In the lines below, output everything from the first line through the line containing "entraînant l’endommagement de" exactly as it is. Pictures are not part of the output.

######

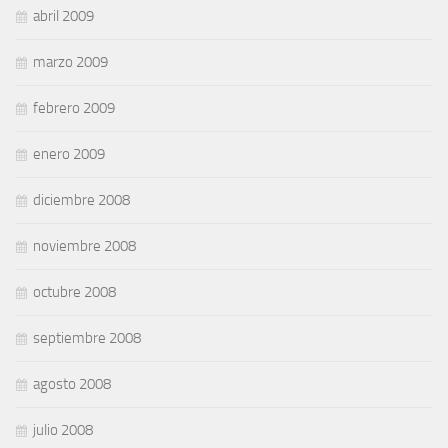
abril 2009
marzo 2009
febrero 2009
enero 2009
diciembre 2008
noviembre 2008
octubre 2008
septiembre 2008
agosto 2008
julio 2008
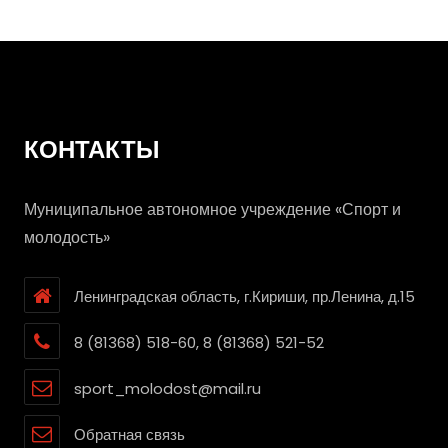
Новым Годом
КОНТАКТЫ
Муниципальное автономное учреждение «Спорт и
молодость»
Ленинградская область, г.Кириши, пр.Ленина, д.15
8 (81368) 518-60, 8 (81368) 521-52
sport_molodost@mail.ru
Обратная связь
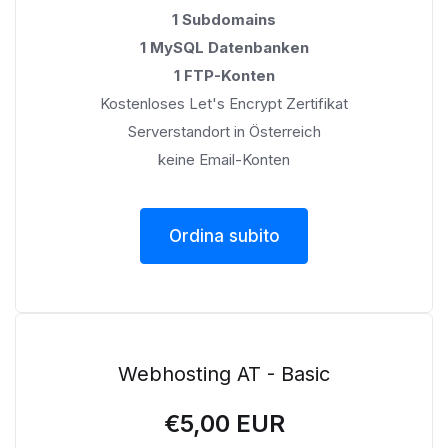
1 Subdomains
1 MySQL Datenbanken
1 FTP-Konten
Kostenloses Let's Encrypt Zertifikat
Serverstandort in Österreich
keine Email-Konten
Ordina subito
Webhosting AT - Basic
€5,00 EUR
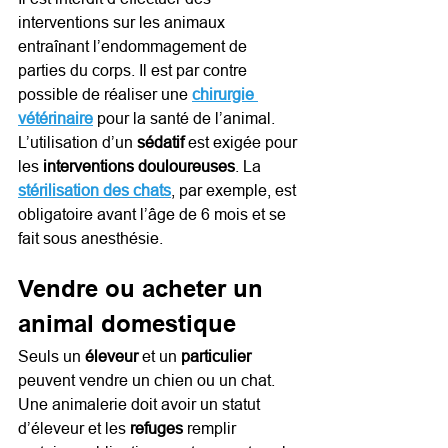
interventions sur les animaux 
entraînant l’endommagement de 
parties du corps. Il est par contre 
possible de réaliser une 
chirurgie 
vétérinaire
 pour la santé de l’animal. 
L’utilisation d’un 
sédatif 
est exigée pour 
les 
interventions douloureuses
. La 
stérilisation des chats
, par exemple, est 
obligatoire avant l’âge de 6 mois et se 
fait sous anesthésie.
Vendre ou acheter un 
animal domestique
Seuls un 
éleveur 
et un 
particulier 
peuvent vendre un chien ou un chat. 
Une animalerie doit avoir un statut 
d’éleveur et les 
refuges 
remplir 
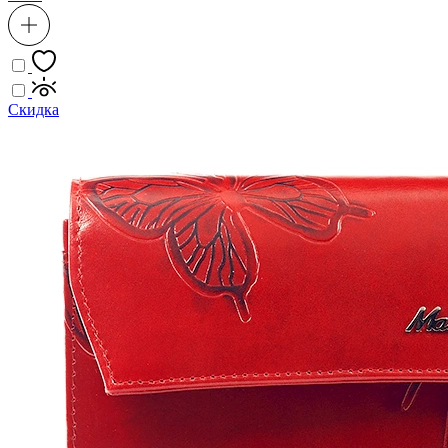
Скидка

######

[Problem solution]
abril 2009
marzo 2009
febrero 2009
enero 2009
diciembre 2008
noviembre 2008
octubre 2008
septiembre 2008
agosto 2008
julio 2008
Новым Годом
КОНТАКТЫ
Муниципальное автономное учреждение «Спорт и
молодость»
Ленинградская область, г.Кириши, пр.Ленина, д.15
8 (81368) 518-60, 8 (81368) 521-52
sport_molodost@mail.ru
Обратная связь
1 Subdomains
1 MySQL Datenbanken
1 FTP-Konten
Kostenloses Let's Encrypt Zertifikat
Serverstandort in Österreich
keine Email-Konten
Ordina subito
Webhosting AT - Basic
€5,00 EUR
interventions sur les animaux 
entraînant l’endommagement de 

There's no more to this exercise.